Not everyone hates their job (or their boss) or wants to be self-employed, and, of course, you don't even have to be employed in order to open or contribute to an IRA.

And, of course, IRAs contain some very significant tax advantages. So although I've made my own choices, any reasonable person should take a hard look at IRAs and seriously consider them before dismissing them as I have.

Traditional IRAs and Roth IRAs have very different tax structures, although it's not difficult to imagine scenarios where either might make a good choice:

  • Contributions to Traditional IRAs lower your current year's taxable income and thus reduce your overall tax burden, although you will be required to pay taxes on your eventual distributions (since you didn't pay taxes on the income that funded your contributions). But for high wage earners, lowering your current taxable income can make a lot of sense, especially if you're on the edge and it brings you down into a lower tax bracket.
  • Roth IRAs do nothing to lower your current tax bill (although contributions by low income tax filers can sometimes generate a tax credit), but the big advantage here is that no matter how successful your investments are, retirement distributions are 100% tax free.

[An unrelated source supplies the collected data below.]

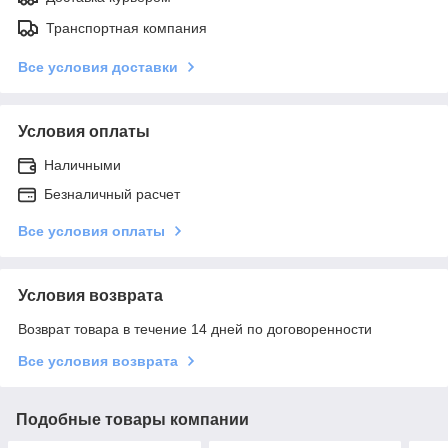
Транспортная компания
Все условия доставки
Условия оплаты
Наличными
Безналичный расчет
Все условия оплаты
Условия возврата
Возврат товара в течение 14 дней по договоренности
Все условия возврата
Подобные товары компании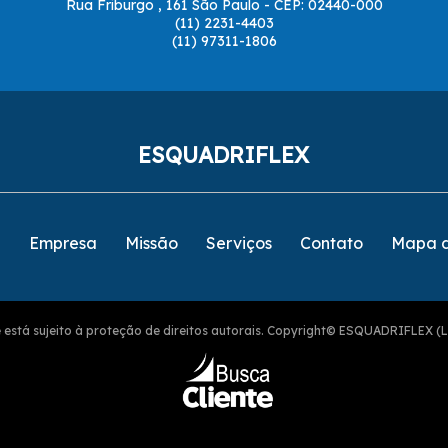
Rua Friburgo , 161 São Paulo - CEP: 02440-000
(11) 2231-4403
(11) 97311-1806
ESQUADRIFLEX
e
Empresa
Missão
Serviços
Contato
Mapa d
ite está sujeito à proteção de direitos autorais. Copyright© ESQUADRIFLEX (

No Short Term Taxes on Option Trades

It's important that I point out that I'm not a tax attorney or accountant, nor do I play one on the internet. You are solely responsible for screwing up your own taxes, so everything I say here should be independently verified.

And, everything I'm saying here is from a U.S. tax system perspective (apologies to my Canadian, Asian, and European readers and viewers).

Nevertheless, I will still point out that trading options in an IRA - Traditional or Roth - has one huge advantage over trading options in regular non-retirement accounts - and that's the fact that your option trading gains are not taxed.

With a Traditional IRA, you'll eventually pay taxes on it, but it will all be rolled into your eventual distributions and you'll pay the same rate on all that.

But in a Roth IRA, the advantage is ever more pronounced - you won't pay ANY taxes on your gains. Period.

Under current U.S. tax policy - and as a reminder, the only license I possess is the one that allows me to operate a motor vehicle - your option trading gains in a regular, non-retirement account are taxed at your short term capital gains rate (unless you actually do hold a position, such as a LEAPS option, for longer than one year).

Depending on your income levels, that can be a pretty good sized hit. But in a Roth IRA, your gains aren't taxed at either the short term capital gains rate or the long term capital gains rate. They're taxed at the 0% rate.

Maybe it's a good trade off, and maybe it isn't. Ultimately, only you can decide.